Günümüzde otomobillerin kokusu kadar renkleri çeşitlenip modelleri yenilenirken, alıcıya sunuş biçimleri, satış yöntemleri, reklamları hatta günlük yaşama olan etkisi bile değişime uğradı. Artık, deterjanlardan, meşrubat kapaklarından otomobil çıkmıyor. Son yıllarda da ikinci el oto pazarındaki fiyatlarında çok fazla düşmesi, sıfır araba fiyatlarının da düşmesini sağladı. Böylece kızışan rekabette reklam ve tanıtımın önemi ilk sıraya yerleşti. Gazete, dergi, radyo, TV reklamları bir yana filmler, video kliplerde görünen sponsor otomobil firmaları çarpıcı ve cazip mekanlar önünde çekilen fotoğraflarla, yapılan tanıtımlara, oto yarışlarına, son yıllarda otomobil fuarları, test gezileri, CD kayıtları ve nihayetinde İnternet tanıtımları da eklendi.

Son yıllardaki otomobil reklamlarını incelediğimizde gözümüze çarpan ilk unsur, otomobilin duyguları ve bilinci olan bir varlık olarak görselleştirilmesidir. Bize gösterilen reklamlarda, bilinçaltımıza işlenen alt mesajlarda hep otomobillerin insani özellikleri yatıyor: "Kalbinde güçlü bir dost var", "Yapay zeka", "Renault teknolojisinden doğan performans" (Renault'un doğurgan olması) , geçmiş bir Peugeot reklamındaki arabaların göbeklerini çekip kendilerine çeki düzen vermeleri, gibi daha pek çok örnek sayılabilir. Sonuçta soğuk bir metal yığını olarak yansıtılmaması gereken otomobilleri yumuşatmanın iyi bir yolu, yaratıcısı ve işleticisi insan olan teknolojinin sunumundaki somutluğunu insani özelliklerden aldığı göstermek olarak düşünülebilir.

Diğer bir unsursa yine insanın duygularına ve egosuna hitap eden, sıcak, duygusal otomobil reklamları. Mutlu ailelerin pikniğe gittikleri, babanın oğlunu okula bıraktığı, sahibinin arabası nedeniyle kıskanıldığı, karizmatik sürücülerin, havalı ve sofistike hanımların yer aldığı reklamları hatırlayalım.

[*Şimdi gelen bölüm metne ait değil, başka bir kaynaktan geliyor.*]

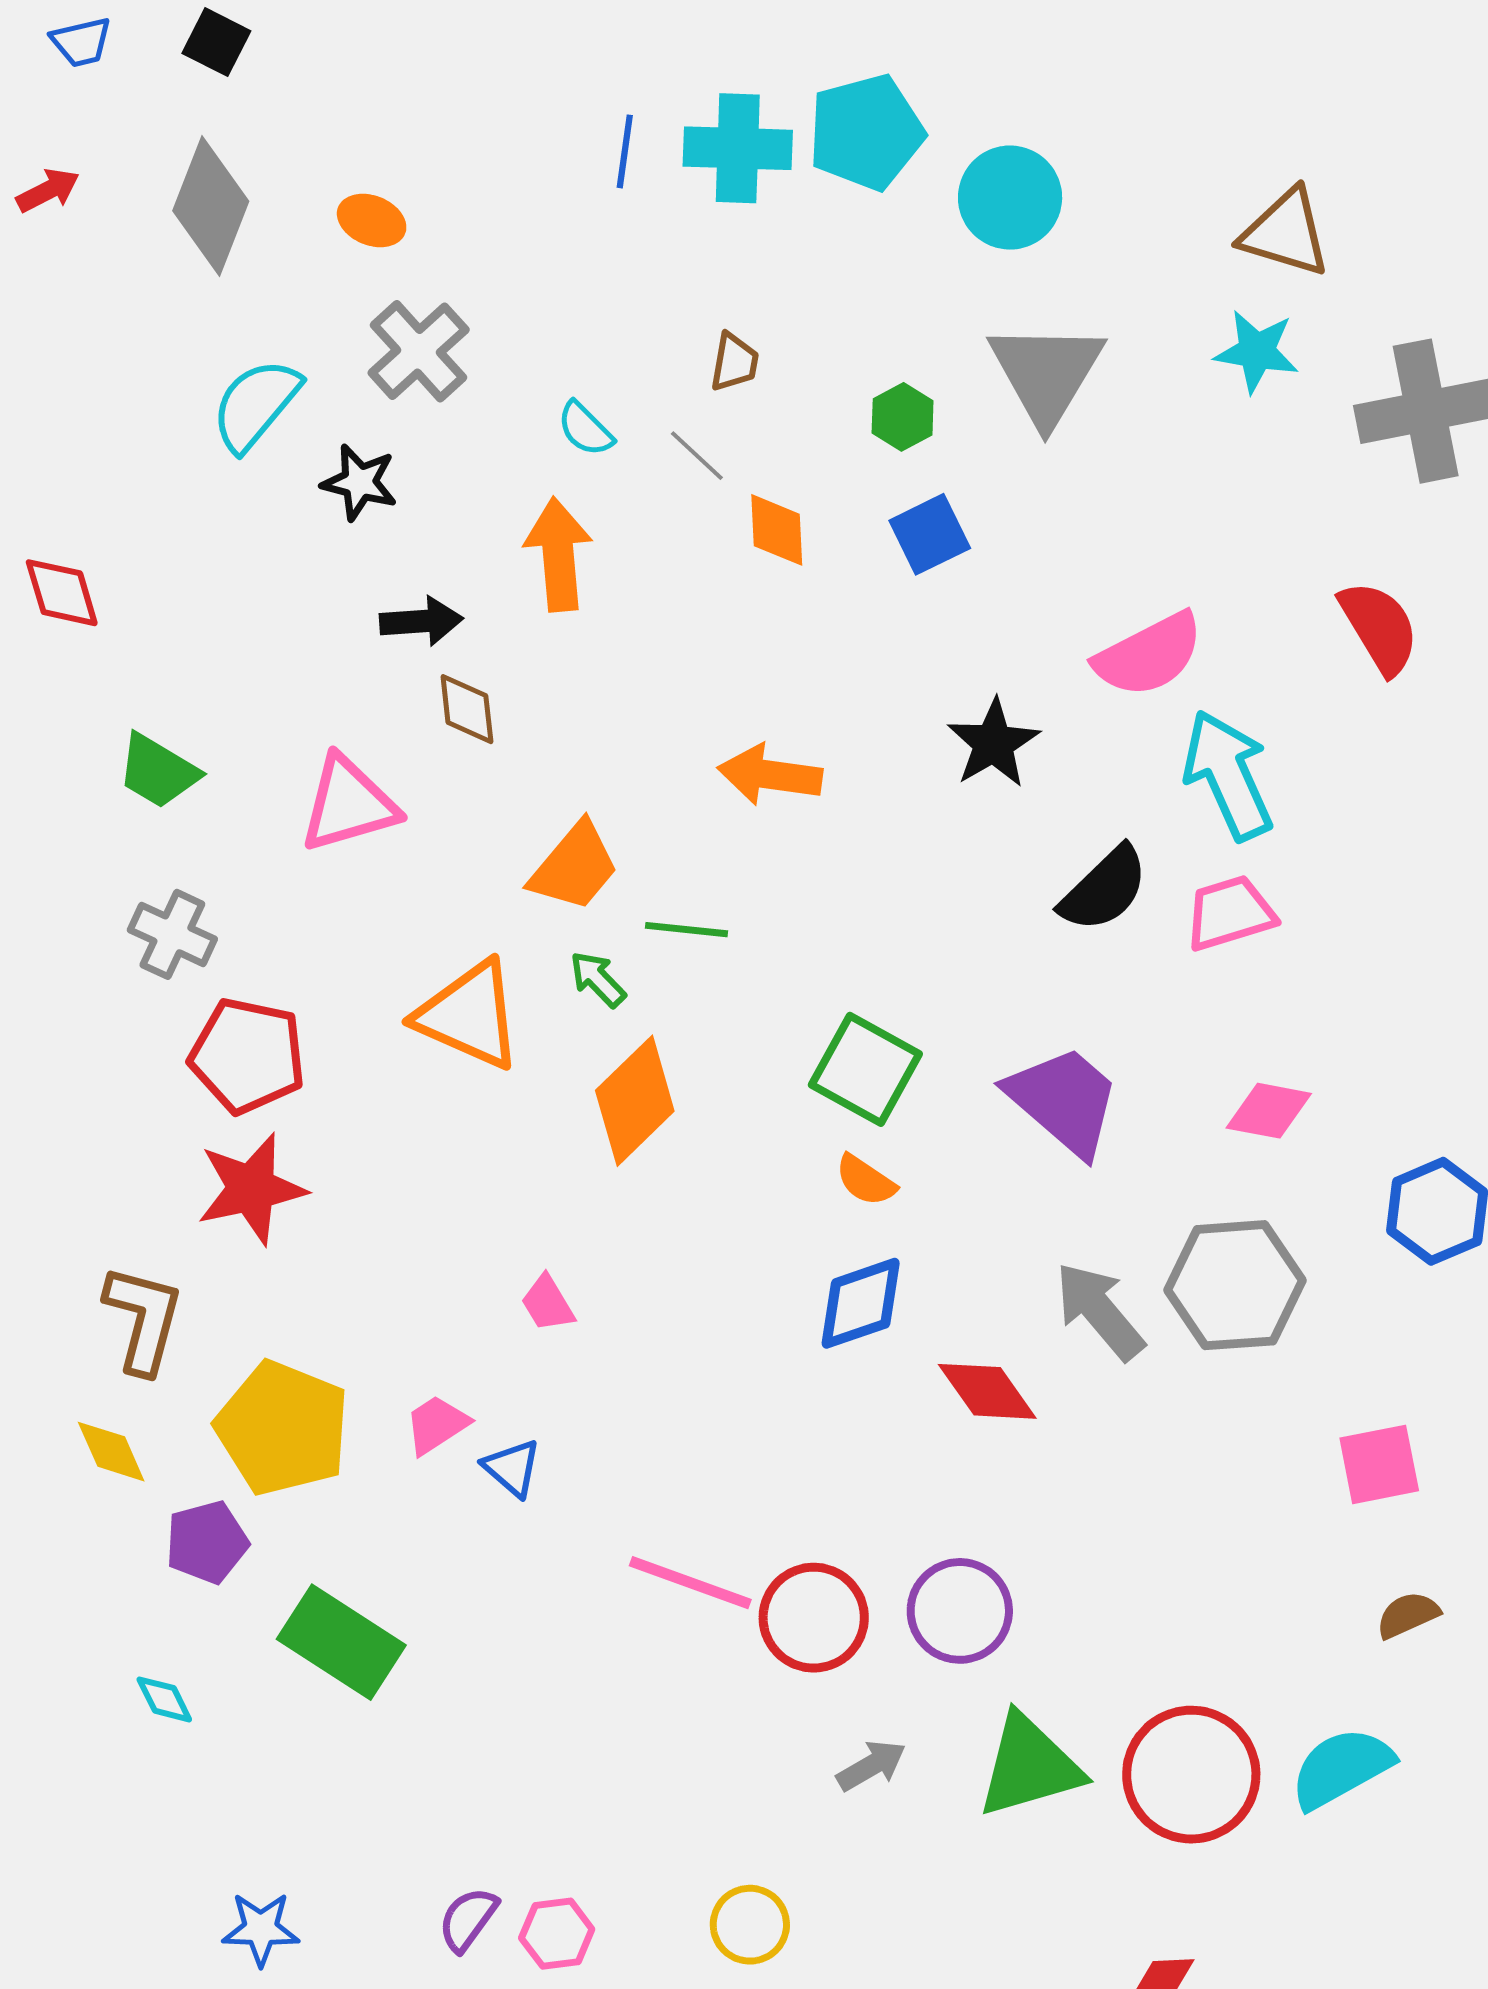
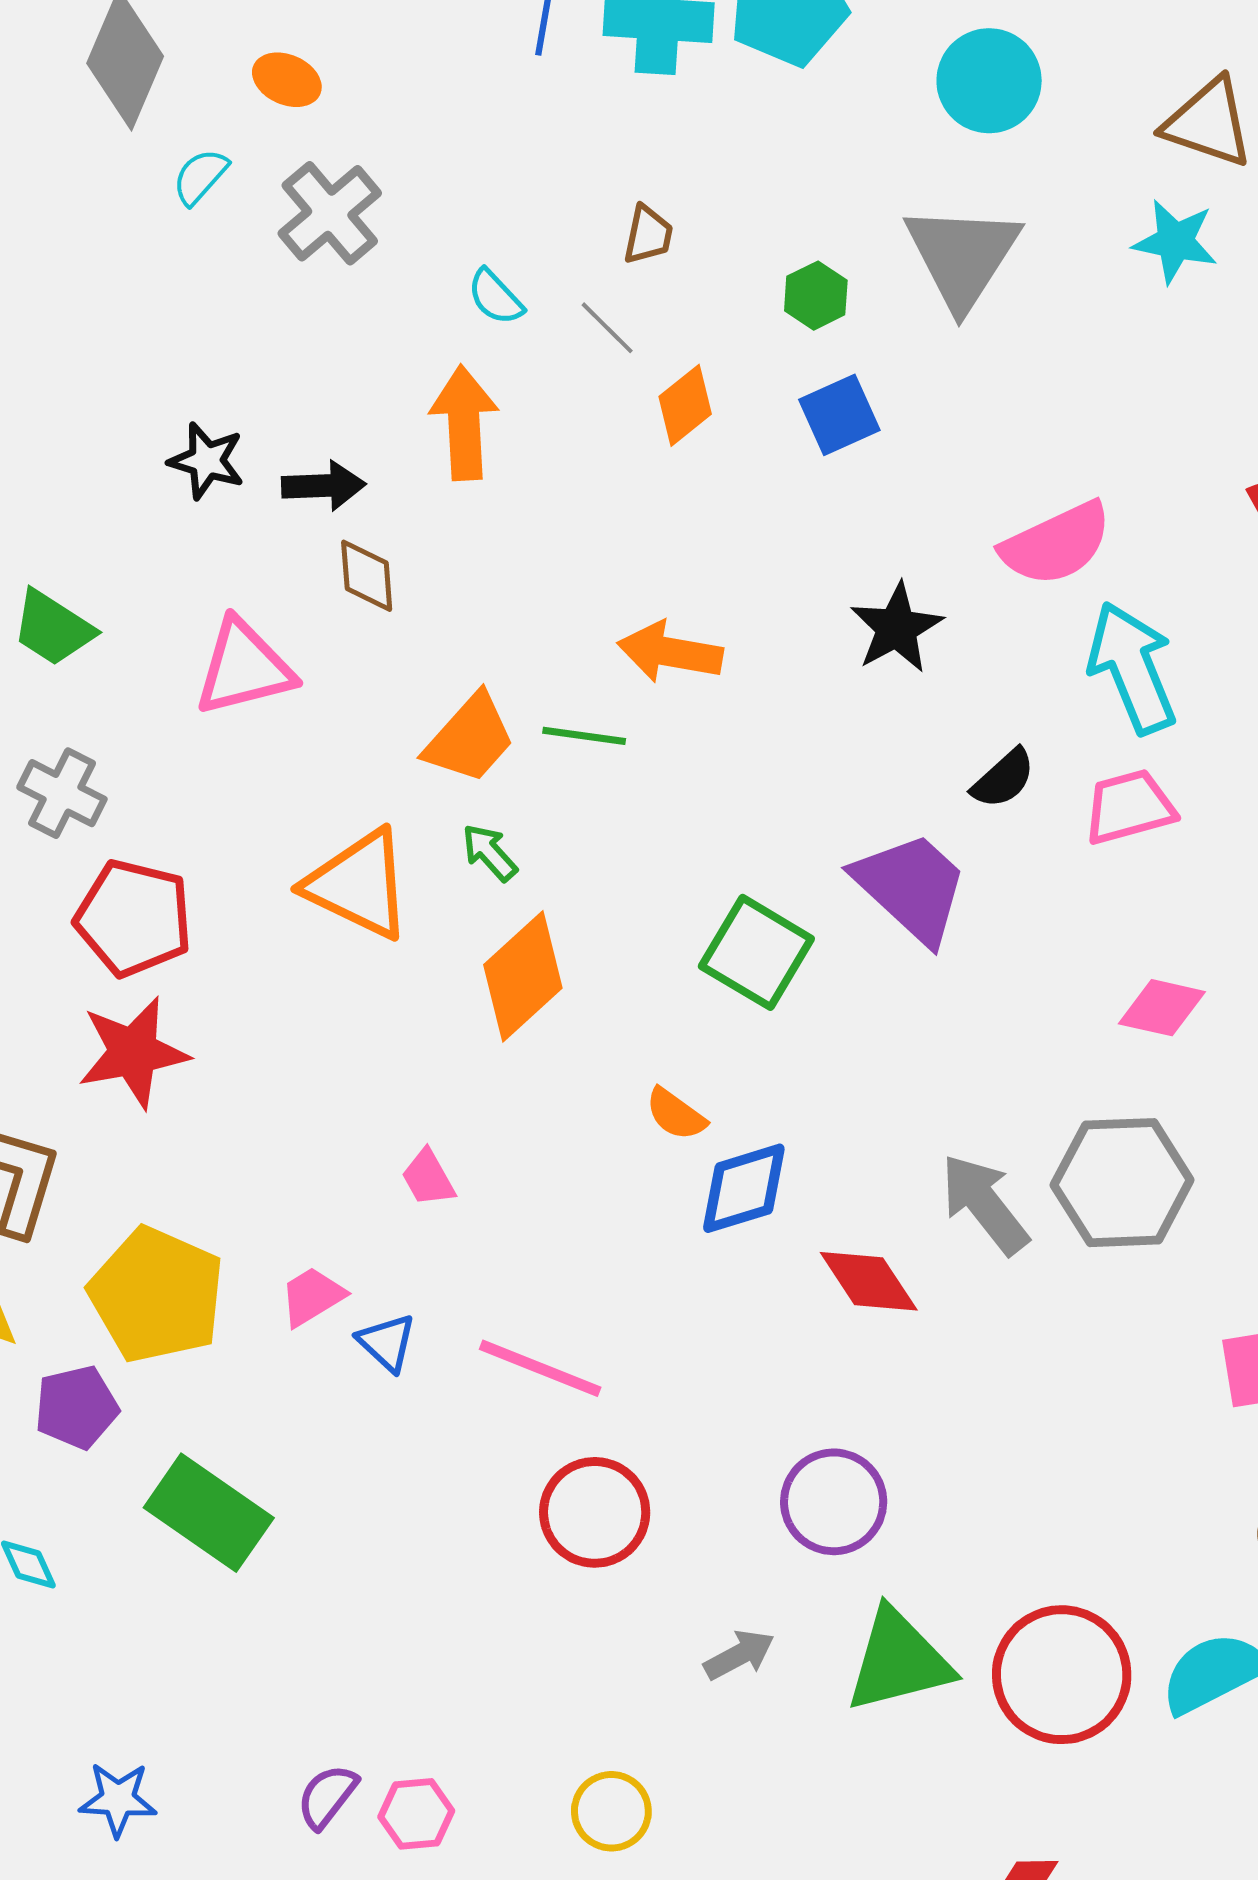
cyan circle: (1010, 198) -> (989, 81), moved
cyan semicircle: (256, 405) -> (200, 177), moved, size x0.6
black star: (359, 482) -> (207, 461), moved
orange diamond: (777, 530) -> (685, 405), turned 52
black semicircle: (1104, 889) -> (1003, 779), size x0.7
green line: (686, 930) -> (584, 736), moved
purple trapezoid: (1064, 1100) -> (911, 887), moved
orange semicircle: (866, 1180) -> (676, 1114), moved
pink line: (690, 1583) -> (540, 1368), moved
red circle: (814, 1618) -> (595, 1512), moved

Hepsinde en fazla bir teknik özellikten bahsedilir, o da genelde çok da inanılmaz bir özellik değildir, ve hemen duygusal mesajlar ön plana geçer. Bu elbette demin bahsettiğimiz gibi, otomobilin o "soğuk çelik" havasını yumuşatmak için gerekli olsa da, potansiyel müşteri esprideki ya da mesajdaki olası bir abartının farkına varabilir. Bu da ters tepki yaratabilir. 31 Ocak 2005'te Milliyet'te yayınlanan bir haber bu konuya bir kanıt teşkil etmektedir:

Peugeot'nun yeni model 307 serisinin tanıtımında kullandığı "Ona sahip olmamak ne kadar utanç verici" sloganı mahkemelik oldu. İzmir Cumhuriyet Savcısı; İzmir Barosu avukatlarından Yusuf Akın'ın, başka marka araç kullananlara hakaret edildiği yönündeki şikayetini yerinde bularak, Peugeot Genel Müdürü Yann Louis Roger Carnoy hakkında dava açtı.

Av. Yusuf Akın, reklama konu olan metal parçasının (araç) 20 bin ile 30 bin lira değerinde olduğunu belirterek, "Türkiye'de son yapılan nüfus sayımlarına göre, 70 milyon insan yaşamaktadır. Bu sloganın iddiasına göre, 69 milyon 970 bin kişi eğitimi, mesleği ve geliri ne olursa olsun utanç verici durumdadır. Bu ifade tarzı her insan tarafından kabul edilemeyecek kadar komik ve hakaret içiren aşağılayıcı ve küçük düşürücü bir ifadedir. Bir metal parçasını daha fazla satmak uğruna yapılan bu açgözlülük, insanların onurlarını alay konusu yapmamalı ve tahkir etmemelidir. Bu nedenle Peugeot firması Genel Müdürü'nün hakaret suçundan cezalandırılmasını istiyorum" dedi.

Aynı şekilde yine bir kaç yıl önce gösterilen başka bir otomobil reklamında da, sürücü aracını o kadar çok seviyordu ki, arabanın üzerine düşecek olan merdiveni görünce arabasını düşünüp hemen onu oradan uzaklaştırıyordu ama merdivenin altında kalan kişiyi gözü hiç görmüyordu. Örneğin bu reklam, RTÜK'ten ceza almıştı.

Elbette dozunda olduktan sonra, espriler, sempatik fikirler, duygusal mesajlar otomobili sattırmaya yardımcı olacaktır ancak asıl sorulması gerekn soru, bu yoğun rekabette ve petrolün ucu belirsiz geleceği düşünüldüğünde; otomobil firmalarının özelliklerini geliştirmede ve bunu bizlere aktarmada ne derece başarılı oldukları.